** Given data follows **
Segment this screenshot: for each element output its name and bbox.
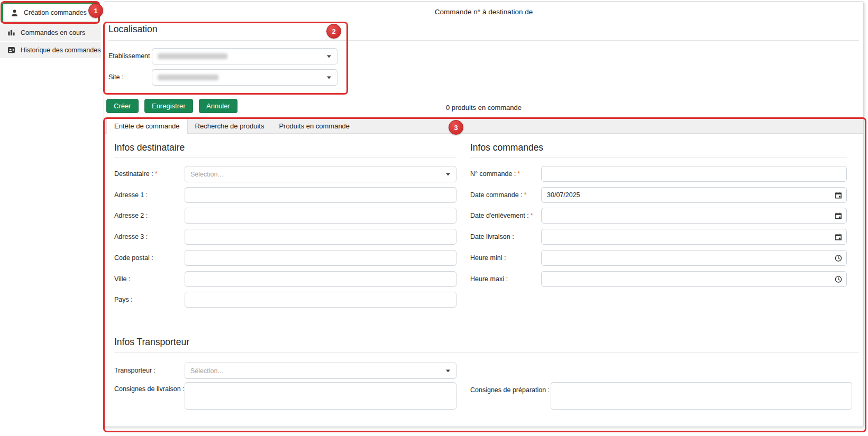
num-commande-label: N° commande :*	[470, 170, 520, 178]
destinataire-select[interactable]: Sélection...	[185, 166, 456, 182]
tab-bar: Entête de commande Recherche de produits…	[104, 118, 863, 134]
transporteur-select[interactable]: Sélection...	[185, 363, 456, 379]
calendar-icon[interactable]	[834, 191, 842, 199]
ville-input[interactable]	[185, 271, 456, 287]
site-select[interactable]	[152, 69, 337, 86]
sidebar-item-historique-commandes[interactable]: Historique des commandes	[0, 42, 101, 58]
app-root: Création commandes Commandes en cours Hi…	[0, 0, 868, 436]
adresse2-label: Adresse 2 :	[114, 212, 148, 219]
adresse3-label: Adresse 3 :	[114, 233, 148, 240]
infos-transporteur-divider	[114, 352, 859, 352]
site-redacted-value	[158, 75, 218, 80]
localisation-title: Localisation	[108, 24, 157, 35]
infos-transporteur-title: Infos Transporteur	[114, 337, 189, 348]
main-panel: Commande n° à destination de Localisatio…	[104, 1, 864, 427]
destinataire-label: Destinataire :*	[114, 170, 158, 178]
adresse1-input[interactable]	[185, 187, 456, 203]
transporteur-placeholder: Sélection...	[190, 367, 223, 375]
infos-commandes-divider	[470, 157, 847, 157]
consignes-livraison-textarea[interactable]	[185, 382, 456, 410]
clock-icon[interactable]	[834, 275, 842, 283]
bar-chart-icon	[7, 29, 15, 37]
heure-maxi-input[interactable]	[541, 271, 847, 287]
tab-recherche-de-produits[interactable]: Recherche de produits	[188, 118, 272, 134]
heure-maxi-label: Heure maxi :	[470, 275, 508, 283]
ville-label: Ville :	[114, 275, 130, 283]
adresse3-input[interactable]	[185, 229, 456, 245]
code-postal-label: Code postal :	[114, 254, 153, 262]
infos-destinataire-divider	[114, 157, 456, 157]
code-postal-input[interactable]	[185, 250, 456, 266]
etablissement-select[interactable]	[152, 48, 337, 64]
site-label: Site :	[108, 73, 124, 81]
heure-mini-label: Heure mini :	[470, 254, 506, 262]
consignes-livraison-label: Consignes de livraison :	[114, 385, 185, 393]
pays-input[interactable]	[185, 292, 456, 308]
etablissement-label: Etablissement :	[108, 52, 153, 60]
tab-produits-en-commande[interactable]: Produits en commande	[271, 118, 357, 134]
num-commande-input[interactable]	[541, 166, 847, 182]
date-enlevement-label: Date d'enlèvement :*	[470, 212, 533, 219]
consignes-preparation-label: Consignes de préparation :	[470, 386, 550, 394]
date-livraison-label: Date livraison :	[470, 233, 514, 240]
calendar-icon[interactable]	[834, 212, 842, 220]
user-icon	[10, 8, 19, 17]
sidebar-item-creation-commandes[interactable]: Création commandes	[2, 3, 99, 23]
localisation-divider	[108, 40, 859, 41]
chevron-down-icon	[327, 55, 331, 58]
transporteur-label: Transporteur :	[114, 367, 156, 374]
etablissement-redacted-value	[158, 53, 227, 59]
infos-destinataire-title: Infos destinataire	[114, 142, 185, 153]
date-commande-label: Date commande :*	[470, 191, 527, 199]
products-count-status: 0 produits en commande	[104, 104, 863, 112]
chevron-down-icon	[446, 369, 450, 372]
date-commande-input[interactable]	[541, 187, 847, 203]
adresse1-label: Adresse 1 :	[114, 191, 148, 199]
pays-label: Pays :	[114, 296, 133, 303]
heure-mini-input[interactable]	[541, 250, 847, 266]
tab-entete-de-commande[interactable]: Entête de commande	[106, 118, 188, 134]
order-header-title: Commande n° à destination de	[104, 8, 863, 16]
date-livraison-input[interactable]	[541, 229, 847, 245]
chevron-down-icon	[446, 173, 450, 175]
id-card-icon	[7, 46, 15, 54]
sidebar-item-label: Historique des commandes	[21, 47, 100, 54]
adresse2-input[interactable]	[185, 208, 456, 224]
clock-icon[interactable]	[834, 254, 842, 262]
infos-commandes-title: Infos commandes	[470, 142, 543, 153]
destinataire-placeholder: Sélection...	[190, 171, 223, 178]
chevron-down-icon	[327, 76, 331, 79]
sidebar-item-label: Création commandes	[24, 9, 87, 16]
date-enlevement-input[interactable]	[541, 208, 847, 224]
sidebar-item-commandes-en-cours[interactable]: Commandes en cours	[0, 24, 101, 41]
sidebar-item-label: Commandes en cours	[21, 29, 85, 36]
calendar-icon[interactable]	[834, 233, 842, 241]
consignes-preparation-textarea[interactable]	[551, 382, 852, 410]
** End of Given data **
Task goal
Print the records above word for word, omitting any picture they contain.

Answer box
Segment this screenshot: for each element output its name and bbox.
num-commande-label: N° commande :*	[470, 170, 520, 178]
destinataire-select[interactable]: Sélection...	[185, 166, 456, 182]
tab-bar: Entête de commande Recherche de produits…	[104, 118, 863, 134]
transporteur-select[interactable]: Sélection...	[185, 363, 456, 379]
calendar-icon[interactable]	[834, 191, 842, 199]
ville-input[interactable]	[185, 271, 456, 287]
site-select[interactable]	[152, 69, 337, 86]
sidebar-item-historique-commandes[interactable]: Historique des commandes	[0, 42, 101, 58]
app-root: Création commandes Commandes en cours Hi…	[0, 0, 868, 436]
adresse2-label: Adresse 2 :	[114, 212, 148, 219]
adresse3-label: Adresse 3 :	[114, 233, 148, 240]
infos-transporteur-divider	[114, 352, 859, 352]
site-redacted-value	[158, 75, 218, 80]
localisation-title: Localisation	[108, 24, 157, 35]
infos-transporteur-title: Infos Transporteur	[114, 337, 189, 348]
main-panel: Commande n° à destination de Localisatio…	[104, 1, 864, 427]
destinataire-label: Destinataire :*	[114, 170, 158, 178]
adresse1-input[interactable]	[185, 187, 456, 203]
transporteur-placeholder: Sélection...	[190, 367, 223, 375]
infos-commandes-divider	[470, 157, 847, 157]
consignes-livraison-textarea[interactable]	[185, 382, 456, 410]
clock-icon[interactable]	[834, 275, 842, 283]
bar-chart-icon	[7, 29, 15, 37]
heure-maxi-input[interactable]	[541, 271, 847, 287]
tab-recherche-de-produits[interactable]: Recherche de produits	[188, 118, 272, 134]
heure-maxi-label: Heure maxi :	[470, 275, 508, 283]
ville-label: Ville :	[114, 275, 130, 283]
adresse3-input[interactable]	[185, 229, 456, 245]
code-postal-label: Code postal :	[114, 254, 153, 262]
infos-destinataire-divider	[114, 157, 456, 157]
code-postal-input[interactable]	[185, 250, 456, 266]
etablissement-select[interactable]	[152, 48, 337, 64]
site-label: Site :	[108, 73, 124, 81]
heure-mini-label: Heure mini :	[470, 254, 506, 262]
consignes-livraison-label: Consignes de livraison :	[114, 385, 185, 393]
pays-input[interactable]	[185, 292, 456, 308]
etablissement-label: Etablissement :	[108, 52, 153, 60]
tab-produits-en-commande[interactable]: Produits en commande	[271, 118, 357, 134]
num-commande-input[interactable]	[541, 166, 847, 182]
date-enlevement-label: Date d'enlèvement :*	[470, 212, 533, 219]
consignes-preparation-label: Consignes de préparation :	[470, 386, 550, 394]
date-livraison-label: Date livraison :	[470, 233, 514, 240]
calendar-icon[interactable]	[834, 212, 842, 220]
user-icon	[10, 8, 19, 17]
sidebar-item-creation-commandes[interactable]: Création commandes	[2, 3, 99, 23]
localisation-divider	[108, 40, 859, 41]
chevron-down-icon	[327, 55, 331, 58]
transporteur-label: Transporteur :	[114, 367, 156, 374]
etablissement-redacted-value	[158, 53, 227, 59]
infos-destinataire-title: Infos destinataire	[114, 142, 185, 153]
date-commande-label: Date commande :*	[470, 191, 527, 199]
products-count-status: 0 produits en commande	[104, 104, 863, 112]
chevron-down-icon	[446, 369, 450, 372]
date-commande-input[interactable]	[541, 187, 847, 203]
adresse1-label: Adresse 1 :	[114, 191, 148, 199]
pays-label: Pays :	[114, 296, 133, 303]
heure-mini-input[interactable]	[541, 250, 847, 266]
tab-entete-de-commande[interactable]: Entête de commande	[106, 118, 188, 134]
order-header-title: Commande n° à destination de	[104, 8, 863, 16]
date-livraison-input[interactable]	[541, 229, 847, 245]
chevron-down-icon	[446, 173, 450, 175]
id-card-icon	[7, 46, 15, 54]
sidebar-item-label: Historique des commandes	[21, 47, 100, 54]
adresse2-input[interactable]	[185, 208, 456, 224]
clock-icon[interactable]	[834, 254, 842, 262]
infos-commandes-title: Infos commandes	[470, 142, 543, 153]
destinataire-placeholder: Sélection...	[190, 171, 223, 178]
chevron-down-icon	[327, 76, 331, 79]
sidebar-item-label: Création commandes	[24, 9, 87, 16]
date-enlevement-input[interactable]	[541, 208, 847, 224]
sidebar-item-commandes-en-cours[interactable]: Commandes en cours	[0, 24, 101, 41]
sidebar-item-label: Commandes en cours	[21, 29, 85, 36]
calendar-icon[interactable]	[834, 233, 842, 241]
consignes-preparation-textarea[interactable]	[551, 382, 852, 410]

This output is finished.